WHO menyebutkan dalam Mental Health Action Plan tahun 2013-2030, bahwa khususnya negara berkembang harus memperbaiki perencanaan pelayanan kesehatan mental dengan baik. Hal ini karena sebanyak 80% negara-negara berkembang masih belum memiliki perencanaan pelayanan kesehatan jiwa yang baik. kemudian sebanyak 50% negara berkembang belum memenuhi aspek hak asasi manusia (HAM) dalam mempraktekan pelayanan kesehatan jiwa. Untuk itu kata Celestinus, Indonesia harus menargetkan 20% ODGJ berat akan mendapatkan pelayanan kesehatan mental di seluruh fasilitas pelayanan kesehatan pada tahun ini, 2022.

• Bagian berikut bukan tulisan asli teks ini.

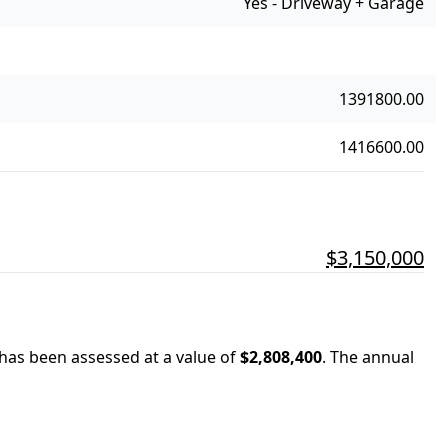
Yes - Driveway + Garage
1391800.00
1416600.00
$3,150,000
 has been assessed at a value of
$2,808,400
.
The annual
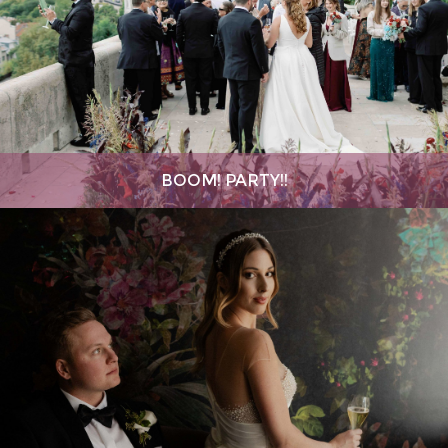
BOOM! PARTY!!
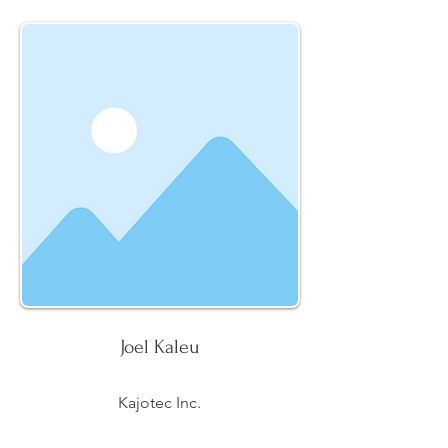
Joel Kaleu
Kajotec Inc.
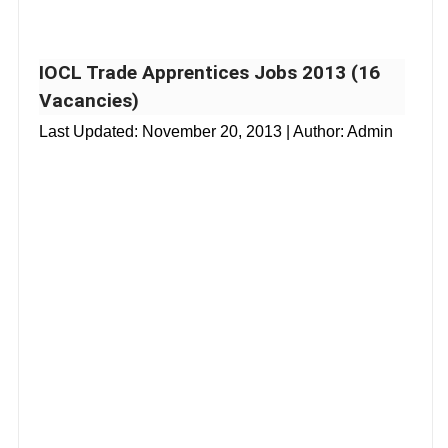
IOCL Trade Apprentices Jobs 2013 (16
Vacancies)
Last Updated:
November 20, 2013
| Author: Admin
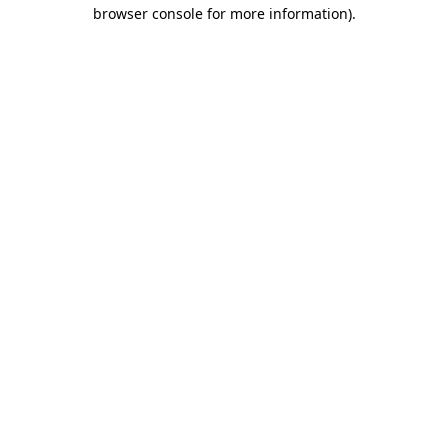
browser console for more information)
.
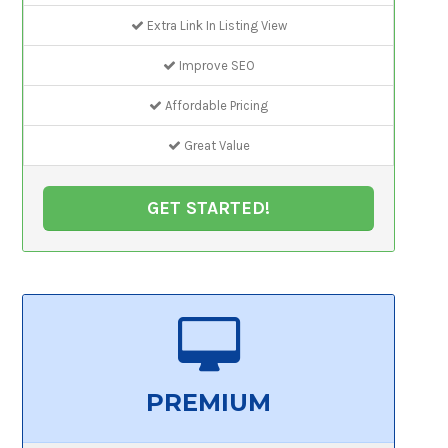
Extra Link In Listing View
Improve SEO
Affordable Pricing
Great Value
GET STARTED!
PREMIUM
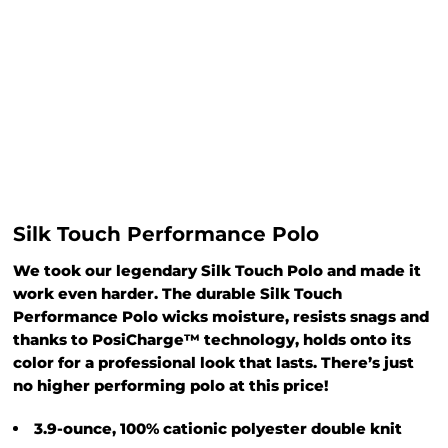
Silk Touch Performance Polo
We took our legendary Silk Touch Polo and made it
work even harder. The durable Silk Touch
Performance Polo wicks moisture, resists snags and
thanks to PosiCharge™ technology, holds onto its
color for a professional look that lasts. There’s just
no higher performing polo at this price!
3.9-ounce, 100% cationic polyester double knit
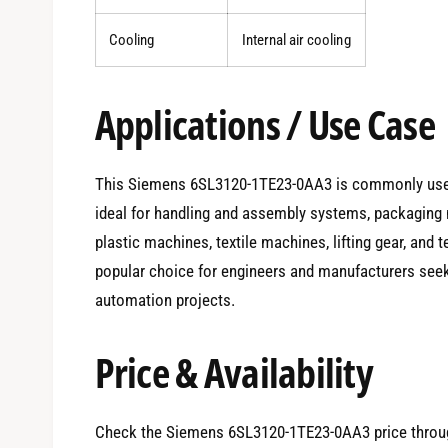
Cooling
Internal air cooling
Applications / Use Case
This Siemens 6SL3120-1TE23-0AA3 is commonly used i
ideal for handling and assembly systems, packaging 
plastic machines, textile machines, lifting gear, and tes
popular choice for engineers and manufacturers seeki
automation projects.
Price & Availability
Check the Siemens 6SL3120-1TE23-0AA3 price throug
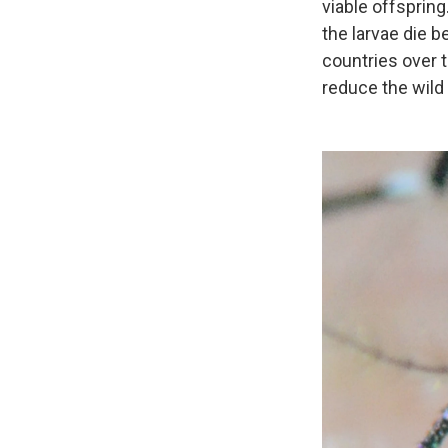
viable offsprin
the larvae
die b
countries over
reduce the wild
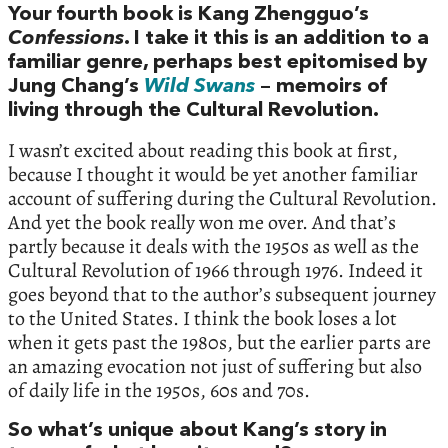
Your fourth book is Kang Zhengguo’s
Confessions
. I take it this is an addition to a
familiar genre, perhaps best epitomised by
Jung Chang’s
Wild Swans
– memoirs of
living through the Cultural Revolution.
I wasn’t excited about reading this book at first,
because I thought it would be yet another familiar
account of suffering during the Cultural Revolution.
And yet the book really won me over. And that’s
partly because it deals with the 1950s as well as the
Cultural Revolution of 1966 through 1976. Indeed it
goes beyond that to the author’s subsequent journey
to the United States. I think the book loses a lot
when it gets past the 1980s, but the earlier parts are
an amazing evocation not just of suffering but also
of daily life in the 1950s, 60s and 70s.
So what’s unique about Kang’s story in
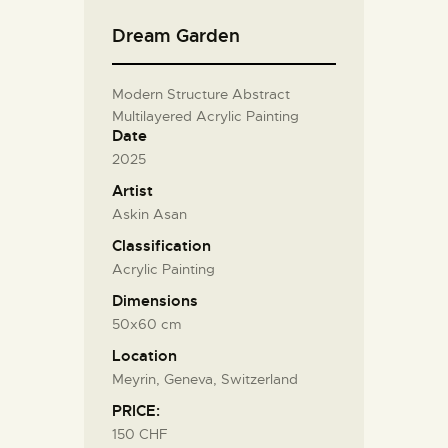
Dream Garden
Modern Structure Abstract
Multilayered Acrylic Painting
Date
2025
Artist
Askin Asan
Classification
Acrylic Painting
Dimensions
50x60 cm
Location
Meyrin, Geneva, Switzerland
PRICE:
150 CHF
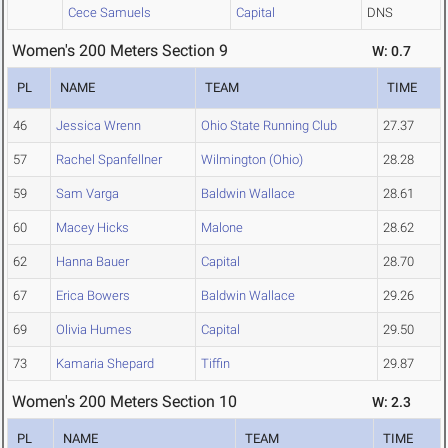
Cece Samuels
Capital
DNS
Women's 200 Meters Section 9
W: 0.7
PL
NAME
TEAM
TIME
46
Jessica Wrenn
Ohio State Running Club
27.37
57
Rachel Spanfellner
Wilmington (Ohio)
28.28
59
Sam Varga
Baldwin Wallace
28.61
60
Macey Hicks
Malone
28.62
62
Hanna Bauer
Capital
28.70
67
Erica Bowers
Baldwin Wallace
29.26
69
Olivia Humes
Capital
29.50
73
Kamaria Shepard
Tiffin
29.87
Women's 200 Meters Section 10
W: 2.3
PL
NAME
TEAM
TIME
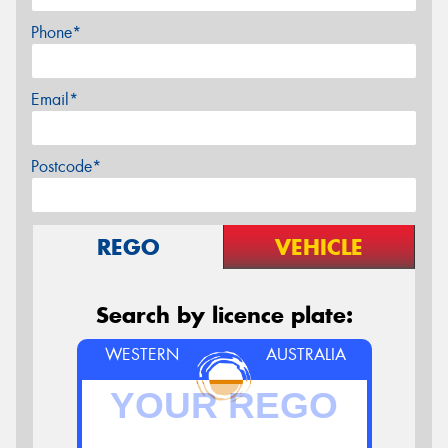
Phone*
Email*
Postcode*
REGO
VEHICLE
Search by licence plate:
WESTERN
AUSTRALIA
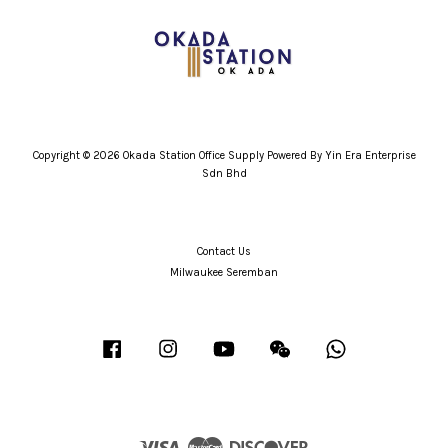
Copyright © 2026 Okada Station Office Supply Powered By Yin Era Enterprise
Sdn Bhd
Contact Us
Milwaukee Seremban
Facebook
Instagram
YouTube
Wechat
Whatsapp
Visa
Master
Discover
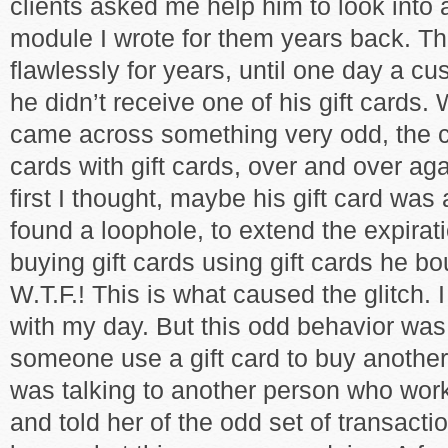
clients asked me help him to look into 
module I wrote for them years back. 
flawlessly for years, until one day a c
he didn’t receive one of his gift cards. 
came across something very odd, the c
cards with gift cards, over and over aga
first I thought, maybe his gift card was
found a loophole, to extend the expirat
buying gift cards using gift cards he bo
W.T.F.! This is what caused the glitch. I
with my day. But this odd behavior wa
someone use a gift card to buy another
was talking to another person who work
and told her of the odd set of transact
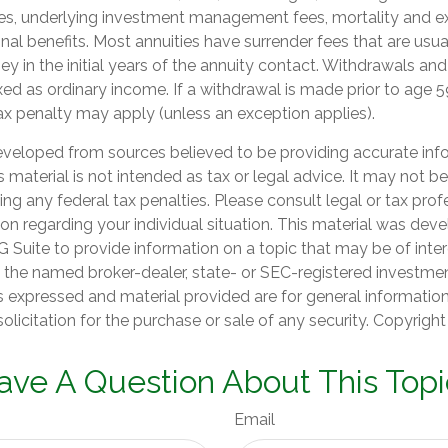
ees, underlying investment management fees, mortality and e
nal benefits. Most annuities have surrender fees that are usual
y in the initial years of the annuity contact. Withdrawals an
ed as ordinary income. If a withdrawal is made prior to age 5
ax penalty may apply (unless an exception applies).
eveloped from sources believed to be providing accurate inf
is material is not intended as tax or legal advice. It may not b
ng any federal tax penalties. Please consult legal or tax prof
ion regarding your individual situation. This material was de
Suite to provide information on a topic that may be of inter
th the named broker-dealer, state- or SEC-registered investme
s expressed and material provided are for general informatio
olicitation for the purchase or sale of any security. Copyrigh
ave A Question About This Topi
Email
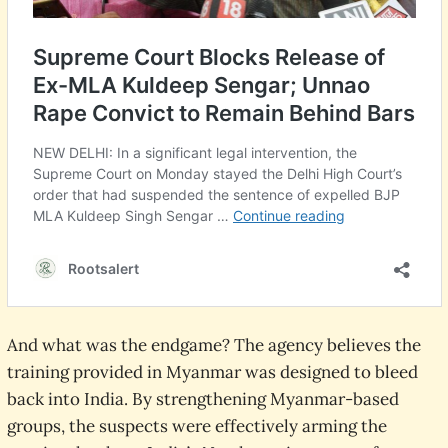
And what was the endgame? The agency believes the
training provided in Myanmar was designed to bleed
back into India. By strengthening Myanmar-based
groups, the suspects were effectively arming the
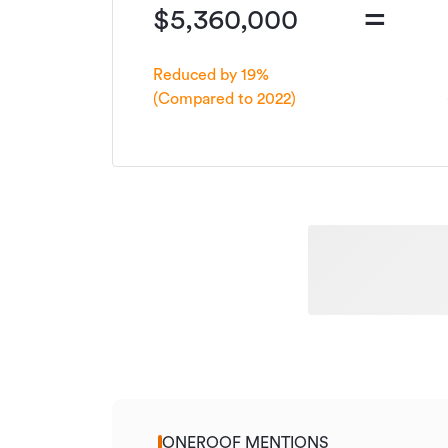
=
$5,360,000
Reduced by 19%
(Compared to 2022)
ONEROOF MENTIONS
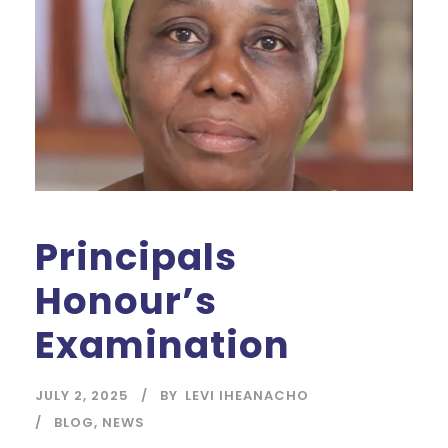
Principals
Honour’s
Examination
JULY 2, 2025
BY
LEVI IHEANACHO
BLOG
,
NEWS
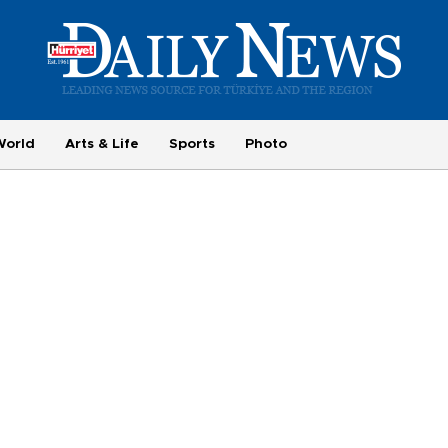
World
Arts & Life
Sports
Photo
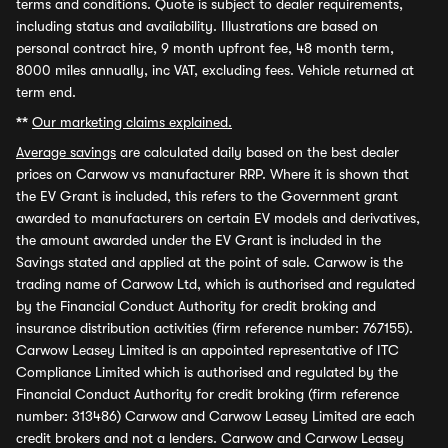
terms and conditions. Quote is subject to dealer requirements,
including status and availability. Illustrations are based on
personal contract hire, 9 month upfront fee, 48 month term,
8000 miles annually, inc VAT, excluding fees. Vehicle returned at
term end.
**
Our marketing claims explained.
Average savings
are calculated daily based on the best dealer
prices on Carwow vs manufacturer RRP. Where it is shown that
the EV Grant is included, this refers to the Government grant
awarded to manufacturers on certain EV models and derivatives,
the amount awarded under the EV Grant is included in the
Savings stated and applied at the point of sale. Carwow is the
trading name of Carwow Ltd, which is authorised and regulated
by the Financial Conduct Authority for credit broking and
insurance distribution activities (firm reference number: 767155).
Carwow Leasey Limited is an appointed representative of ITC
Compliance Limited which is authorised and regulated by the
Financial Conduct Authority for credit broking (firm reference
number: 313486) Carwow and Carwow Leasey Limited are each
credit brokers and not a lenders. Carwow and Carwow Leasey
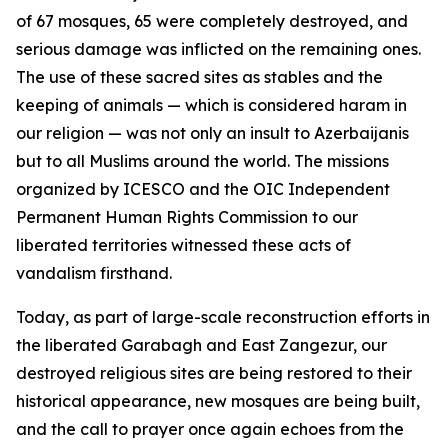
of 67 mosques, 65 were completely destroyed, and
serious damage was inflicted on the remaining ones.
The use of these sacred sites as stables and the
keeping of animals — which is considered haram in
our religion — was not only an insult to Azerbaijanis
but to all Muslims around the world. The missions
organized by ICESCO and the OIC Independent
Permanent Human Rights Commission to our
liberated territories witnessed these acts of
vandalism firsthand.
Today, as part of large-scale reconstruction efforts in
the liberated Garabagh and East Zangezur, our
destroyed religious sites are being restored to their
historical appearance, new mosques are being built,
and the call to prayer once again echoes from the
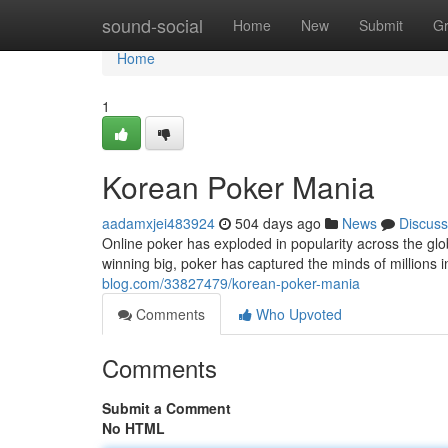
Home
sound-social
Home
New
Submit
G
Home
1
Korean Poker Mania
aadamxjei483924
504 days ago
News
Discuss
Online poker has exploded in popularity across the glo
winning big, poker has captured the minds of millions 
blog.com/33827479/korean-poker-mania
Comments
Who Upvoted
Comments
Submit a Comment
No HTML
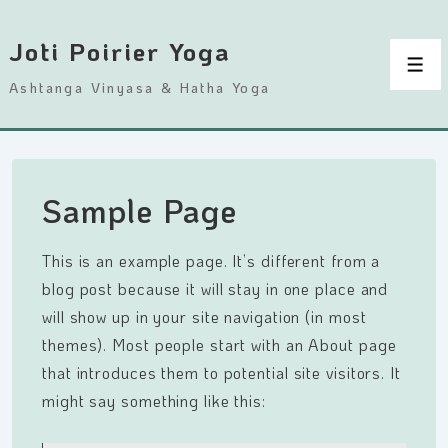
↓
passer
Joti Poirier Yoga
au
Men
Ashtanga Vinyasa & Hatha Yoga
contenu
principal
Sample Page
This is an example page. It’s different from a
blog post because it will stay in one place and
will show up in your site navigation (in most
themes). Most people start with an About page
that introduces them to potential site visitors. It
might say something like this:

Undang-Undang No 18 tahun 2014 mengatakan bahwa, kesehatan jiwa ditujukan untuk menjamin setiap orang agar dapat mencapai kualitas hidup yang baik, serta memberikan pelayanan kesehatan secara terintegrasi, komprehensif, dan berkesinambungan melalui upaya promotif, preventif, kuratif, dan rehabilitatif.
Meski demikian, hal yang paling mendukung adalah keterlibatan masyarakat secara intens dengan edukasi serta informasi tentang betapa pentingnya kesehatan jiwa. Agar diskriminasi dan stigma buruk tentang ODGJ lambat laun dapat hilang. Karena bagaimanapun, masyarakat adalah kunci utama bagaimana terealisasinya semua hal baik tentang kesehatan mental. Masyarakat yang memiliki kesadaran dan saling merangkul akan membuat permasalahan kesehatan jiwa mengerucut. Meski dengan segala kabar di negeri ini, harapan agar masyarakat dan siapapun dari berbagai elemen yang terlibat, tidak melupakan jiwa-jiwa mereka yang sedang hilang. Mereka, tetaplah sosok berharga yang menunggu jiwanya untuk kembali pulang dan saling memeluk.